Daisy’s most recent story, “A Rey of Hot,” had been published the week before. I was astonished to see it had been read thousands of times. Daisy was kind of famous.

The story, narrated by Rey, takes place on Tatooine, where lovebirds Rey and Chewbacca have stopped off to pick up some cargo from an eight-foot-tall dude named Kalkino. Chewie and Rey are accompanied by a blue-haired girl named Ayala, whom Rey describes as “my best friend and greatest burden.”

They meet up with Kalkino at a pod race, where Kalkino offers the team two million credits to take four boxes of cargo to Utapau.


“I’ve got a weird feeling about this,” Ayala said.

I rolled my eyes. Ayala couldn’t get anything right. And the more she worried, the worse she made everything. She had the moral integrity of a girl who’d never been hungry, always shitting on the way Chewie and I made a living without noticing that our work provided her with food and shelter. Chewie owed Ayala a life debt because her father had died saving Chewie years ago, and Chewie was a Wookiee of principle even when it wasn’t convenient. Ayala’s morals were all convenience because easy living was the only kind of living she’d ever known.

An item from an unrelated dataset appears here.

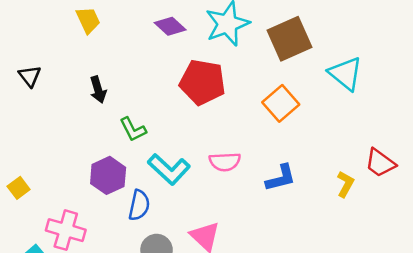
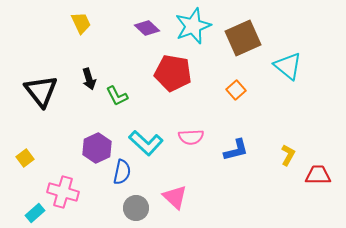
black triangle: (30, 76) -> (41, 91), moved, size x1.8
orange square: (281, 103) -> (236, 90), size x0.7
green L-shape: (133, 129) -> (117, 96), moved
red trapezoid: (380, 163) -> (318, 175), moved, turned 144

Ayala mumbled, “This isn’t right.” She reached into her mane of blue hair and plucked out a strand, then twirled it around her finger. A nervous habit, but then all her habits were nervous.

I kept reading, my gut clenching as I did. Ayala was horrible. She interrupted Chewie and Rey while they were making out on board the Millennium Falcon with an annoying question about the hyperdrive “that a reasonably competent five-year-old could’ve figured out.” She screwed up the shipment by opening one of the cargo cases, revealing power cells that shot off so much energy they almost blew up the ship. At one point, Daisy wrote, “Ayala wasn’t a bad person, just a useless one.”

The story ended with the triumphant delivery of the power cells. But because one had lost some of its energy when Ayala opened the box, the recipients knew our intrepid heroes had seen the cargo, and a bounty was placed on their heads—or should I say our heads—all of which meant the stakes would be even higher in next week’s story.

There were dozens of comments. The most recent one was, “I LOVE TO HATE AYALA. THANK YOU FOR BRINGING HER BACK.” Daisy had replied to that comment with, “Thx! Thx for reading!”